Absence de corrélation entre les exonérations fiscales et les bonnes performances des secteurs étudiés
Su ce sujte, l’étude donne l’exemple de la valeur ajoutée immobilière qui enregistré une croissance de 5,5% entre 2013 et 2019 en dépit d’une baisse des exonérations de l’ordre de 40% entre les deux périodes. Au niveau de l’agriculture, les exonérations fiscales ont accompagné un processus de création de la richesse qui n’a eu qu’un faible impact sur la productivité et les conditions du travail dans le secteur. «Les exonérations fiscales pour ce secteur n’ont servi, en réalité, que pour diminuer la pression fiscale sur les profits des grands agriculteurs faisant de ce secteur une véritable niche fiscale», constate l’étude.
Effets distorsifs
Selon cette dernière, les exonérations fiscales étudiées ont été à l’origine d’impacts distorsifs sur plusieurs plans. Il s’agit du déplacement d’investissement entre l’industrie et l’immobilier. Si ce phénomène rets économiquement rationnel, cela n’empêche qu’il crée un abandon d’un secteur productif créant des emplois «stables et dignes pour des secteurs de rente et de mauvaise qualité de l’emploi». Selon les estimations de l’étude d’Oxfam, ce phénomène du mouvement d’investissement fait perdre à l l’économie marocaine annuellement de près de 1,7% de la valeur ajoutée industrielle soit près de 2,1 milliards de dirhams.

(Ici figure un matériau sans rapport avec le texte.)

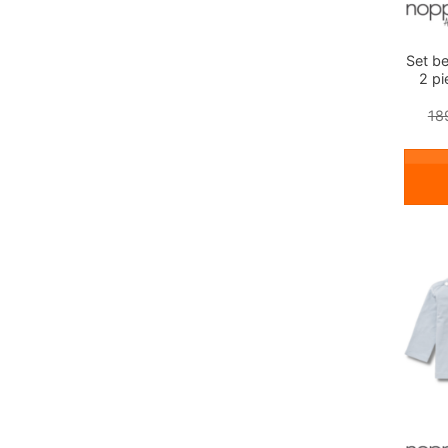
Set b
2 pi
18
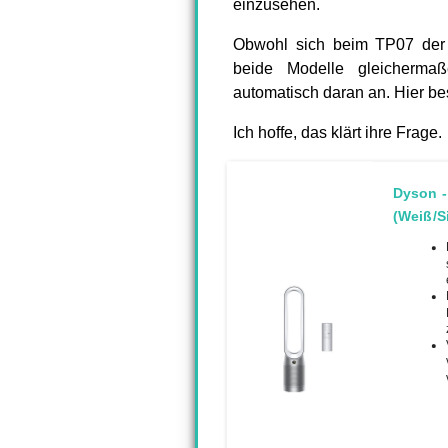
einzusehen.
Obwohl sich beim TP07 der 
beide Modelle gleichermaß
automatisch daran an. Hier be
Ich hoffe, das klärt ihre Frage.
Dyson - 
(Weiß/Si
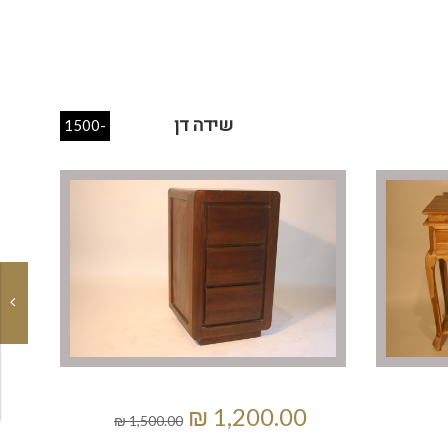
שידה דן
-1500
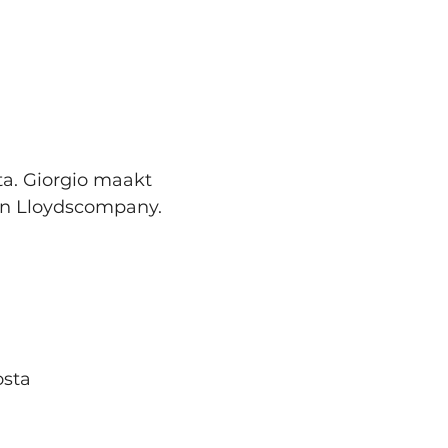
ta. Giorgio maakt 
an Lloydscompany. 
osta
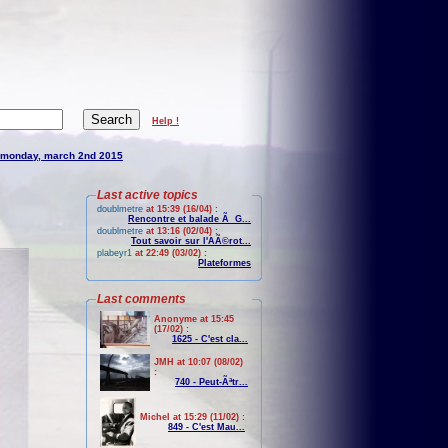
Help !
monday, march 2nd 2015
Last active topics
doublmetre
at 15:39 (16/04) :
Rencontre et balade Ã G...
doublmetre
at 13:16 (02/04) :
Tout savoir sur l'AÃ©rot...
plabeyr1
at 22:49 (03/02) :
Plateformes
Last comments
Anonyme at 15:45
(17/02) :
1625 - C'est cla...
JMH at 10:07 (08/02)
:
740 - Peut-Ãªtr...
Michel at 15:29 (11/02) :
849 - C'est Mau...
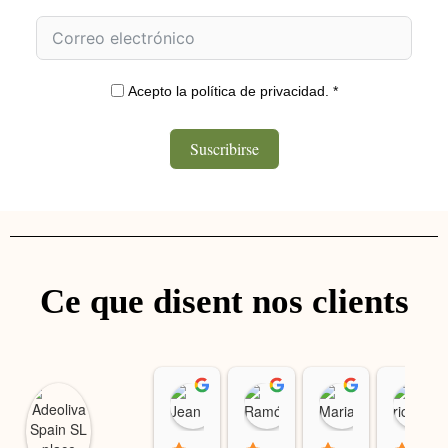
Acepto la política de privacidad. *
Suscribirse
Ce que disent nos clients
Jean Carlos Gonzalez
Ramón Soto Martín
Maria Jan
17:17 07 Aug 26
10:48 07 Aug 26
08:16 01 Au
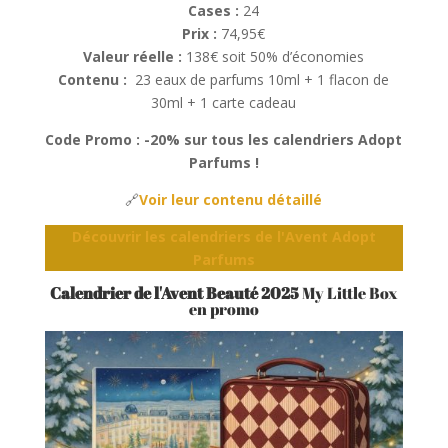
Cases :
24
Prix :
74,95€
Valeur réelle :
138€ soit 50% d’économies
Contenu :
23 eaux de parfums 10ml + 1 flacon de
30ml + 1 carte cadeau
Code Promo : -20% sur tous les calendriers Adopt
Parfums !
🔗
Voir leur contenu détaillé
Découvrir les calendriers de l'Avent Adopt
Parfums
Calendrier de l'Avent Beauté 2025
My Little Box
en promo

L’autre effet distorsif concerne l’orientation de l’offre de logement social des segments répondant aux besoins des citoyens vers les segments les plus rentables pour les opérateurs. «Les exonérations fiscales pour ce secteur orientent l’offre vers le logement à 250.000 DH TTC (10% des besoins exprimés) connu pour sa marge bénéficiaire 3 fois supérieure à celle du LFVI qui totalise 61% des besoins exprimés. Le logement à 250.000DH a bénéficié de 27 MMDH d’exonérations fiscales contre 1,6 MMDH pour le LFVI».
Le troisième effet distorsif rappelé par l’étude est celui du gaspillage de l’argent public et contribution à l’accentuation des inégalités. Selon le rapport d’Oxfam, le manque de la dimension régionale dans la conception des exonérations fiscales conduit à la concentration de l’offre en logement subventionné sur certaines régions alors que d’autres affichent un déficit en termes de logement social. Pour rappel, la Cour des comptes a estimé ce gaspillage de 5,79 Milliards de dirhams en termes de dépenses fiscales correspondant à une surproduction non nécessaire de 68.676 unités de logements sociaux.